Automated feature extraction in Python
https://pliers.readthedocs.io/en/latest/
BSD 3-Clause "New" or "Revised" License
296 stars 68 forks source link

object_id computed incorrectly when duration set to single value #384

Open adelavega opened 4 years ago

adelavega commented 4 years ago

ExtractorResult.duration can be set to a single value (e.g. 0.1) when this value represents durations for all data points. This should be broadcast to all values, and is when creating df.

However, when computing object_id this is not done, and it causes the index that is sued to groupby the data to be a single value, followed by all NAs.

https://github.com/tyarkoni/pliers/blob/7e92ad50b3996a0df1f3dfcc91c1f006597b5728/pliers/extractors/base.py#L154

This results in object_ids like so:

0, 0, 1, 2, 3, 4, 5, 6

When it should be all 0s.

Broadcasting prior to making the pd.Series would fix this issue.

adelavega commented 4 years ago

@rbroc do you remember if we fixed this? I feel like we did but I'm not seeing a PR for it

rbroc commented 4 years ago

@rbroc do you remember if we fixed this? I feel like we did but I'm not seeing a PR for it

We didn't. I fixed it within the AudiosetLabelExtractor (which is where we observed the anomaly) by forcing durations to be a vector of length len(onsets).

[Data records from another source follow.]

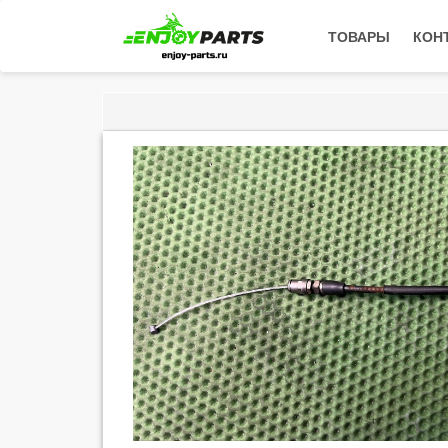
ТОВАРЫ
КОН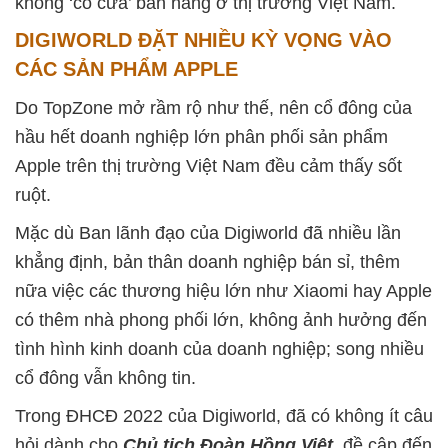
không ‘có cửa’ bán hàng ở thị trường Việt Nam.
DIGIWORLD ĐẶT NHIỀU KỲ VỌNG VÀO
CÁC SẢN PHẨM APPLE
Do TopZone mở rầm rộ như thế, nên cổ đông của
hầu hết doanh nghiệp lớn phân phối sản phẩm
Apple trên thị trường Việt Nam đều cảm thấy sốt
ruột.
Mặc dù Ban lãnh đạo của Digiworld đã nhiều lần
khẳng định, bản thân doanh nghiệp bán sỉ, thêm
nữa việc các thương hiệu lớn như Xiaomi hay Apple
có thêm nhà phong phối lớn, không ảnh hưởng đến
tình hình kinh doanh của doanh nghiệp; song nhiều
cổ đông vẫn không tin.
Trong ĐHCĐ 2022 của Digiworld, đã có không ít câu
hỏi dành cho
Chủ tịch Đoàn Hồng Việt
, đề cập đến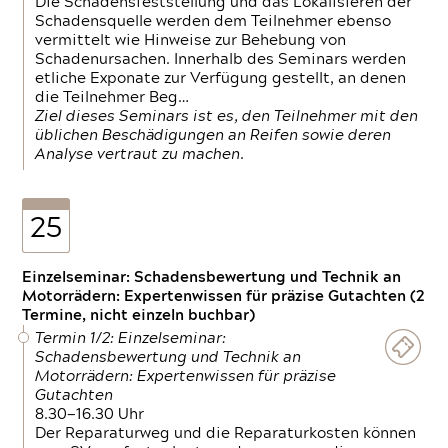
Die Schadensfeststellung und das Lokalisieren der
Schadensquelle werden dem Teilnehmer ebenso
vermittelt wie Hinweise zur Behebung von
Schadenursachen. Innerhalb des Seminars werden
etliche Exponate zur Verfügung gestellt, an denen
die Teilnehmer Beg…
Ziel dieses Seminars ist es, den Teilnehmer mit den
üblichen Beschädigungen an Reifen sowie deren
Analyse vertraut zu machen.
25
Einzelseminar: Schadensbewertung und Technik an
Motorrädern: Expertenwissen für präzise Gutachten (2
Termine, nicht einzeln buchbar)
Termin 1/2: Einzelseminar:
Schadensbewertung und Technik an
Motorrädern: Expertenwissen für präzise
Gutachten
8.30—16.30 Uhr
Der Reparaturweg und die Reparaturkosten können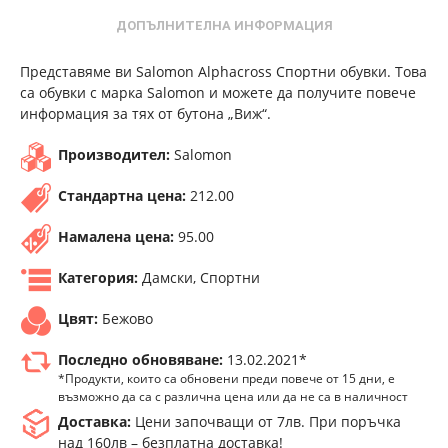
ДОПЪЛНИТЕЛНА ИНФОРМАЦИЯ
Представяме ви Salomon Alphacross Спортни обувки. Това
са обувки с марка Salomon и можете да получите повече
информация за тях от бутона „Виж“.
Производител:
Salomon
Стандартна цена:
212.00
Намалена цена:
95.00
Категория:
Дамски, Спортни
Цвят:
Бежово
Последно обновяване:
13.02.2021*
*Продукти, които са обновени преди повече от 15 дни, е
възможно да са с различна цена или да не са в наличност
Доставка:
Цени започващи от 7лв. При поръчка
над 160лв – безплатна доставка!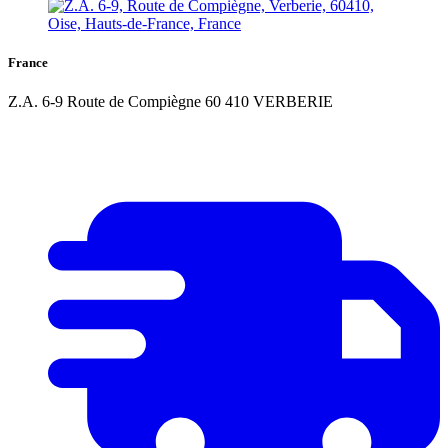
France
Z.A. 6-9 Route de Compiègne 60 410 VERBERIE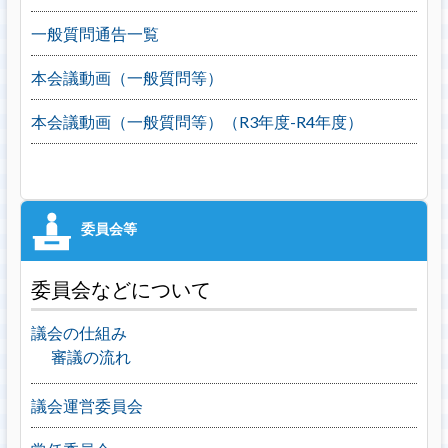
一般質問通告一覧
本会議動画（一般質問等）
本会議動画（一般質問等）（R3年度-R4年度）
委員会などについて
議会の仕組み
審議の流れ
議会運営委員会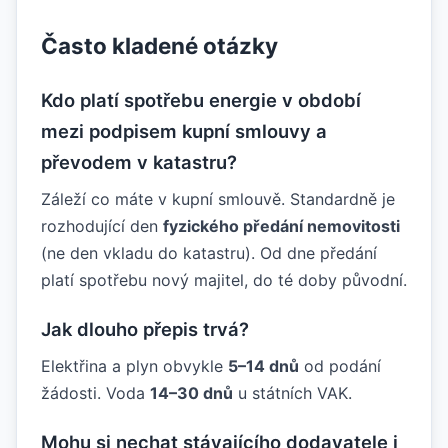
Často kladené otázky
Kdo platí spotřebu energie v období
mezi podpisem kupní smlouvy a
převodem v katastru?
Záleží co máte v kupní smlouvě. Standardně je
rozhodující den
fyzického předání nemovitosti
(ne den vkladu do katastru). Od dne předání
platí spotřebu nový majitel, do té doby původní.
Jak dlouho přepis trvá?
Elektřina a plyn obvykle
5–14 dnů
od podání
žádosti. Voda
14–30 dnů
u státních VAK.
Mohu si nechat stávajícího dodavatele i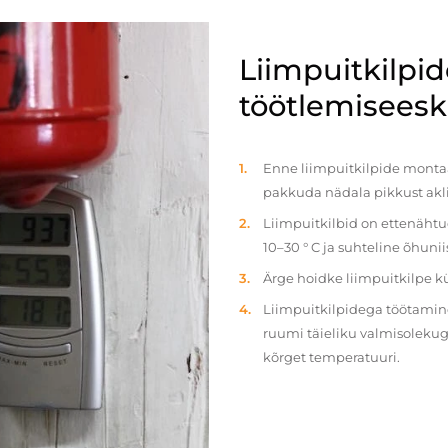
Liimpuitkilpi
töötlemiseeski
Enne liimpuitkilpide montaaž
pakkuda nädala pikkust akl
Liimpuitkilbid on ettenäht
10–30 ° C ja suhteline õhun
Ärge hoidke liimpuitkilpe 
Liimpuitkilpidega töötamine 
ruumi täieliku valmisolekug
kõrget temperatuuri.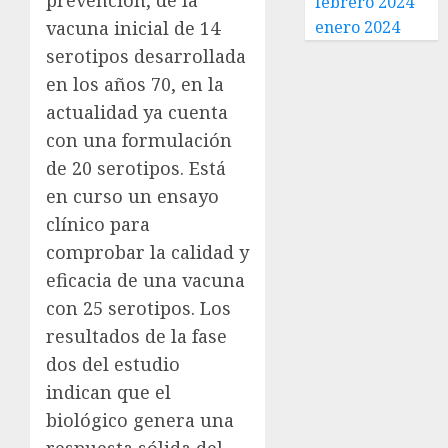
prevención, de la
febrero 2024
vacuna inicial de 14
enero 2024
serotipos desarrollada
en los años 70, en la
actualidad ya cuenta
con una formulación
de 20 serotipos. Está
en curso un ensayo
clínico para
comprobar la calidad y
eficacia de una vacuna
con 25 serotipos. Los
resultados de la fase
dos del estudio
indican que el
biológico genera una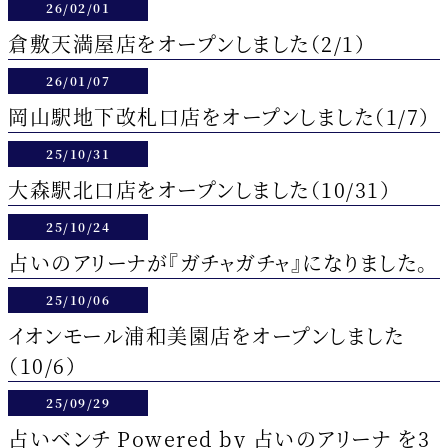
26/02/01
倉敷天満屋店をオープンしました（2/1）
26/01/07
岡山駅地下改札口店をオープンしました（1/7）
25/10/31
大森駅北口店をオープンしました（10/31）
25/10/24
占いのアリーナが『ガチャガチャ』になりました。
25/10/06
イオンモール浦和美園店をオープンしました
（10/6）
25/09/29
占いベンチ Powered by 占いのアリーナ を3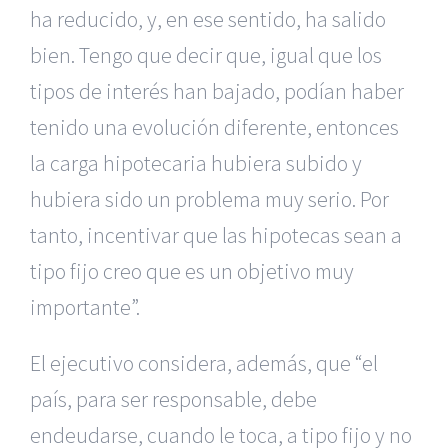
ha reducido, y, en ese sentido, ha salido
bien. Tengo que decir que, igual que los
tipos de interés han bajado, podían haber
tenido una evolución diferente, entonces
la carga hipotecaria hubiera subido y
hubiera sido un problema muy serio. Por
tanto, incentivar que las hipotecas sean a
tipo fijo creo que es un objetivo muy
importante”.
El ejecutivo considera, además, que “el
país, para ser responsable, debe
endeudarse, cuando le toca, a tipo fijo y no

I guess the question is whether we want to add explicit broadcasting at https://github.com/tyarkoni/pliers/blob/7e92ad50b3996a0df1f3dfcc91c1f006597b5728/pliers/extractors/base.py#L154

I feel like that might be a bit more convoluted than just sticking to the rule that ExtractorResults should have onset and duration as lists of the same length (with one value per row of the output). So far, the overwhelming majority of extractors do that already.

Rather than changing the way object_id is created, we might just want to add a line checking len(onsets) == len(durations) and triggering an Error if this is not the case.